▸ **Activity**: Return the data that follows, keeping every word and mark unchanged.

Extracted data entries
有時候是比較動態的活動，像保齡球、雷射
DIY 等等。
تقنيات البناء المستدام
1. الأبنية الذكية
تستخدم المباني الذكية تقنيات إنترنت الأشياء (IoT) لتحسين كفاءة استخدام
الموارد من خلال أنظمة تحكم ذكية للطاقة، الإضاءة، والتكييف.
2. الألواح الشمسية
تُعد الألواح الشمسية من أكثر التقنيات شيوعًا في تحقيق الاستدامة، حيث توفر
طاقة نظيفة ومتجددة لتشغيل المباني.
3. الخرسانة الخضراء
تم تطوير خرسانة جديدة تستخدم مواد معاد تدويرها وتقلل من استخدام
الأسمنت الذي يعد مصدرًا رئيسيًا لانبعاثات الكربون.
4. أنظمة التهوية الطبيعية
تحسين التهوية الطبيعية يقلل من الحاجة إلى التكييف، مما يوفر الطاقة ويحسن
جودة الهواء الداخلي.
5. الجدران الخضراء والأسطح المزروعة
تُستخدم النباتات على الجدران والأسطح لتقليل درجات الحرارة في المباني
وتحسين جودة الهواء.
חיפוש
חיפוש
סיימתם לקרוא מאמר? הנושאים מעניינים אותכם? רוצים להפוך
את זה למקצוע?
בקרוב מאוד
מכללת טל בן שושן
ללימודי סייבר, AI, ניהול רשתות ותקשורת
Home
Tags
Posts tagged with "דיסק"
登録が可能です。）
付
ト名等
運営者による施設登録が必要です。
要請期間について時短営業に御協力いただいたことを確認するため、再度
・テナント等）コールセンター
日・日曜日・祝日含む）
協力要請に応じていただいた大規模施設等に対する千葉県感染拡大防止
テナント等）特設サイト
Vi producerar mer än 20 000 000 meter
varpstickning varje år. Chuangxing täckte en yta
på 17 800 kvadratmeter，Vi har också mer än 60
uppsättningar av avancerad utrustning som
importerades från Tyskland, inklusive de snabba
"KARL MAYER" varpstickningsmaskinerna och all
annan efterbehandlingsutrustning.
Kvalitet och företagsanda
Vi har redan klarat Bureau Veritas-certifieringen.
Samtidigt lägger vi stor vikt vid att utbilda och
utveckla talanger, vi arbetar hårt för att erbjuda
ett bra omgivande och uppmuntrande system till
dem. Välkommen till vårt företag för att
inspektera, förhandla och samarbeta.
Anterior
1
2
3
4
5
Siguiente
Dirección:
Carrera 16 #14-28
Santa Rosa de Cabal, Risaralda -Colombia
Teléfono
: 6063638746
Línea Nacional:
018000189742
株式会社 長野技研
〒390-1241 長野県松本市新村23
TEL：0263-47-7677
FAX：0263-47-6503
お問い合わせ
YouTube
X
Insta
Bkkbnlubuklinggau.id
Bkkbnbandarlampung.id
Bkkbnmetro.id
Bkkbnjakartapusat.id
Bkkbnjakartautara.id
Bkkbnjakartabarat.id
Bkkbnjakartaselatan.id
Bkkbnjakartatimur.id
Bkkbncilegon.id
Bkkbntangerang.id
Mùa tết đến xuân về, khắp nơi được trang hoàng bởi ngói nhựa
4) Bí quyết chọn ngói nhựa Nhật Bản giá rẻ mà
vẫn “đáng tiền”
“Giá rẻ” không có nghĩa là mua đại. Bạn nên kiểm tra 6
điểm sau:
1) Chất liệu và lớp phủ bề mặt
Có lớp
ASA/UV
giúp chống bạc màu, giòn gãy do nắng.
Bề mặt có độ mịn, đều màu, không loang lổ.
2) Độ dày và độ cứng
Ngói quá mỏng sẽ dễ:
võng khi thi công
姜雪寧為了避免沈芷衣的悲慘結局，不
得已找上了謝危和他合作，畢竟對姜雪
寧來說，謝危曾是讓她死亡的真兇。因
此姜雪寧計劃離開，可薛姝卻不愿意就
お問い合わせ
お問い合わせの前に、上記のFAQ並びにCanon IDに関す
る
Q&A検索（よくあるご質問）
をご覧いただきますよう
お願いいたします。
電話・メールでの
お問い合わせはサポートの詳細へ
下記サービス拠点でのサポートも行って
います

▸ **Response**:
有時候是比較動態的活動，像保齡球、雷射
DIY 等等。
تقنيات البناء المستدام
1. الأبنية الذكية
تستخدم المباني الذكية تقنيات إنترنت الأشياء (IoT) لتحسين كفاءة استخدام
الموارد من خلال أنظمة تحكم ذكية للطاقة، الإضاءة، والتكييف.
2. الألواح الشمسية
تُعد الألواح الشمسية من أكثر التقنيات شيوعًا في تحقيق الاستدامة، حيث توفر
طاقة نظيفة ومتجددة لتشغيل المباني.
3. الخرسانة الخضراء
تم تطوير خرسانة جديدة تستخدم مواد معاد تدويرها وتقلل من استخدام
الأسمنت الذي يعد مصدرًا رئيسيًا لانبعاثات الكربون.
4. أنظمة التهوية الطبيعية
تحسين التهوية الطبيعية يقلل من الحاجة إلى التكييف، مما يوفر الطاقة ويحسن
جودة الهواء الداخلي.
5. الجدران الخضراء والأسطح المزروعة
تُستخدم النباتات على الجدران والأسطح لتقليل درجات الحرارة في المباني
وتحسين جودة الهواء.
חיפוש
חיפוש
סיימתם לקרוא מאמר? הנושאים מעניינים אותכם? רוצים להפוך
את זה למקצוע?
בקרוב מאוד
מכללת טל בן שושן
ללימודי סייבר, AI, ניהול רשתות ותקשורת
Home
Tags
Posts tagged with "דיסק"
登録が可能です。）
付
ト名等
運営者による施設登録が必要です。
要請期間について時短営業に御協力いただいたことを確認するため、再度
・テナント等）コールセンター
日・日曜日・祝日含む）
協力要請に応じていただいた大規模施設等に対する千葉県感染拡大防止
テナント等）特設サイト
Vi producerar mer än 20 000 000 meter
varpstickning varje år. Chuangxing täckte en yta
på 17 800 kvadratmeter，Vi har också mer än 60
uppsättningar av avancerad utrustning som
importerades från Tyskland, inklusive de snabba
"KARL MAYER" varpstickningsmaskinerna och all
annan efterbehandlingsutrustning.
Kvalitet och företagsanda
Vi har redan klarat Bureau Veritas-certifieringen.
Samtidigt lägger vi stor vikt vid att utbilda och
utveckla talanger, vi arbetar hårt för att erbjuda
ett bra omgivande och uppmuntrande system till
dem. Välkommen till vårt företag för att
inspektera, förhandla och samarbeta.
Anterior
1
2
3
4
5
Siguiente
Dirección:
Carrera 16 #14-28
Santa Rosa de Cabal, Risaralda -Colombia
Teléfono
: 6063638746
Línea Nacional:
018000189742
株式会社 長野技研
〒390-1241 長野県松本市新村23
TEL：0263-47-7677
FAX：0263-47-6503
お問い合わせ
YouTube
X
Insta
Bkkbnlubuklinggau.id
Bkkbnbandarlampung.id
Bkkbnmetro.id
Bkkbnjakartapusat.id
Bkkbnjakartautara.id
Bkkbnjakartabarat.id
Bkkbnjakartaselatan.id
Bkkbnjakartatimur.id
Bkkbncilegon.id
Bkkbntangerang.id
Mùa tết đến xuân về, khắp nơi được trang hoàng bởi ngói nhựa
4) Bí quyết chọn ngói nhựa Nhật Bản giá rẻ mà
vẫn “đáng tiền”
“Giá rẻ” không có nghĩa là mua đại. Bạn nên kiểm tra 6
điểm sau:
1) Chất liệu và lớp phủ bề mặt
Có lớp
ASA/UV
giúp chống bạc màu, giòn gãy do nắng.
Bề mặt có độ mịn, đều màu, không loang lổ.
2) Độ dày và độ cứng
Ngói quá mỏng sẽ dễ:
võng khi thi công
姜雪寧為了避免沈芷衣的悲慘結局，不
得已找上了謝危和他合作，畢竟對姜雪
寧來說，謝危曾是讓她死亡的真兇。因
此姜雪寧計劃離開，可薛姝卻不愿意就
お問い合わせ
お問い合わせの前に、上記のFAQ並びにCanon IDに関す
る
Q&A検索（よくあるご質問）
をご覧いただきますよう
お願いいたします。
電話・メールでの
お問い合わせはサポートの詳細へ
下記サービス拠点でのサポートも行って
います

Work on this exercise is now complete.